**Material shown**
————

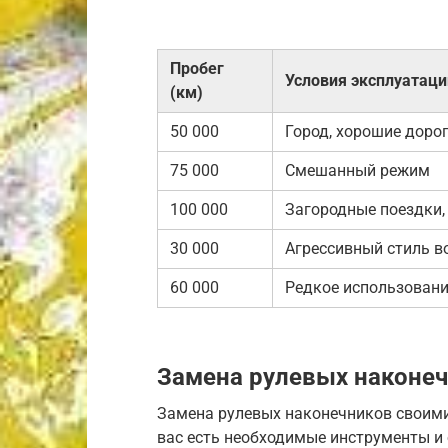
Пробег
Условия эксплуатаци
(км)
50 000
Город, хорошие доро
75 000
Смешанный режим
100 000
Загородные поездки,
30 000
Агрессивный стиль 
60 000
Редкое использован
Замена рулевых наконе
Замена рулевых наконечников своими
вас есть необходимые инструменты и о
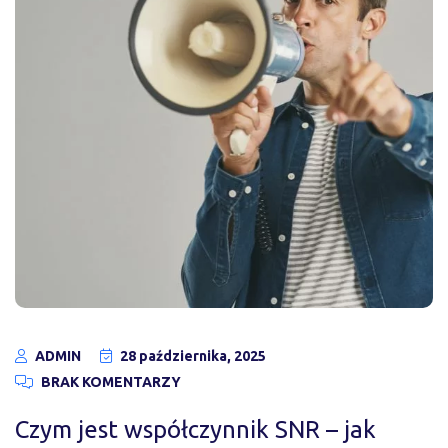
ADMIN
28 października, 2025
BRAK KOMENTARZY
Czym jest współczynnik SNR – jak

————

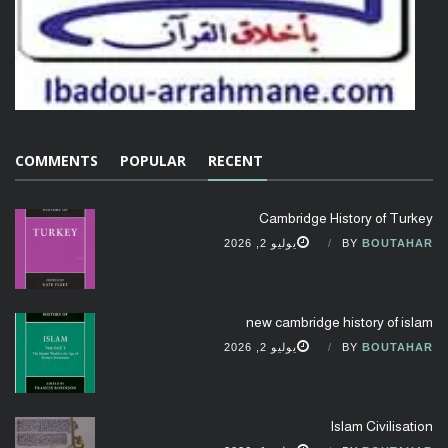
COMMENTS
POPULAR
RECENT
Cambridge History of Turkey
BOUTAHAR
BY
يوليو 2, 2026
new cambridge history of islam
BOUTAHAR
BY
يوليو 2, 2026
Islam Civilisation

————

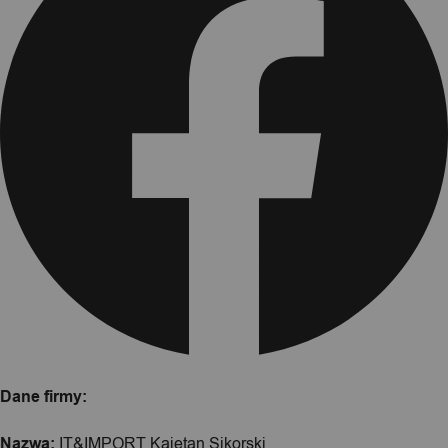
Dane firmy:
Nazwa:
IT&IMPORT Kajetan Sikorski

————

**Try it**
Look above for the line with "вас есть необходимые инструменты и о" and the line with "Czym jest współczynnik SNR – jak", then restate exactly those two lines and all lines between them, with no pictures.

**Reply**
вас есть необходимые инструменты и о
ADMIN
28 października, 2025
BRAK KOMENTARZY
Czym jest współczynnik SNR – jak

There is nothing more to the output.